Le précédent roman de Stefan Liberski, La cité des femmes, racontait le tournage d’un film de Fellini. S’il n’est pas question de cinéma stricto sensu dans Une grande actrice, l’écrivain y explore le jeu, celui d’une femme qui a érigé l’inauthenticité en règle de vie et ne donne à voir d’elle-même que des personnages soigneusement construits. Interprétant sans discontinuer un rôle ou un autre, Jacqueline trouve chez Josyane une fausseté qui répond à la sienne :
Elle prenait une voix d’homme, ou plutôt la voix d’une femme qui, pour jouer, aurait mimé celle d’un homme.
On craint un instant que l’auteur ne s’égare dans une caricature de lesbienne à la manière de Gazon maudit, mais on est rapidement rassuré, tant l’outrance sert ici le propos du livre et n’est pas réservée au personnage de Josyane. Liberski, qui a par ailleurs adapté au cinéma Ni d’Ève ni d’Adam d’Amélie Nothomb, désigne en effet Josyane comme « un être merveilleusement nothombien » :
À la fois Palamède Bernardin des Catilinaires, son épouse le kyste et le couple de retraités, elle représentait une sorte de condensé. Un agent l’aurait sur-le-champ engagée pour le film, voire la série.

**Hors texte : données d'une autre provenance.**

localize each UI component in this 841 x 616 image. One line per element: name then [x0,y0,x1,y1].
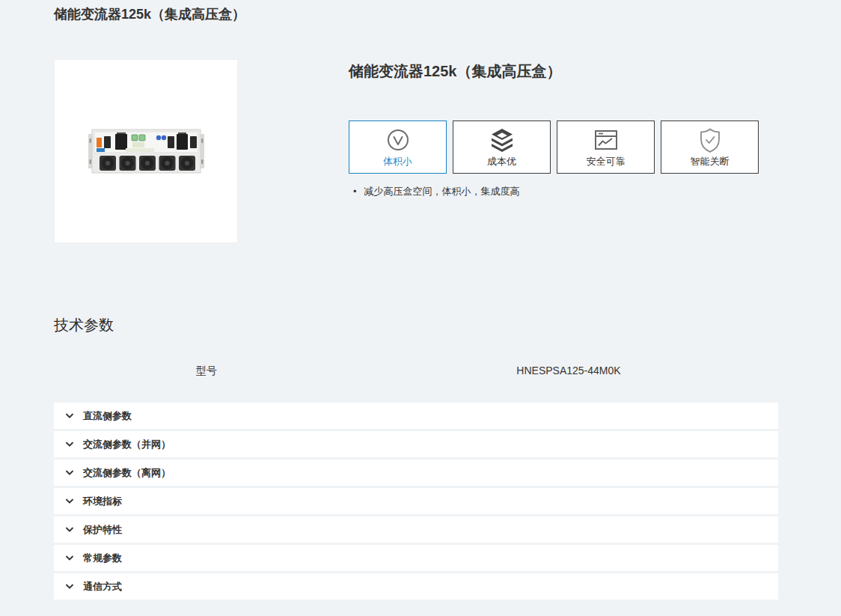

De son modèle revendiqué, Une grande actrice adopte le physique hors norme du personnage et les relations humaines complexes, vécues sur le mode du conflit et de la cruauté.
Le roman de Liberski est pourtant bien loin de l’ersatz d’Amélie Nothomb. L’auteur et cinéaste y fait entendre sa petite musique et son humour singulier. La scène des funérailles du mari est ainsi un sommet de drôlerie.
Précis, incisif, le portrait de femme que brosse le romancier est comme mis à distance. Par de brèves notations, le pouvoir dévastateur de Jacqueline sur son mari et sur ses trois enfants est mis au jour. Ce roman narre ; il n’explique pas. Il offre une scène de quelque 200 pages à sa grande actrice, mais se garde bien de nous donner accès aux coulisses.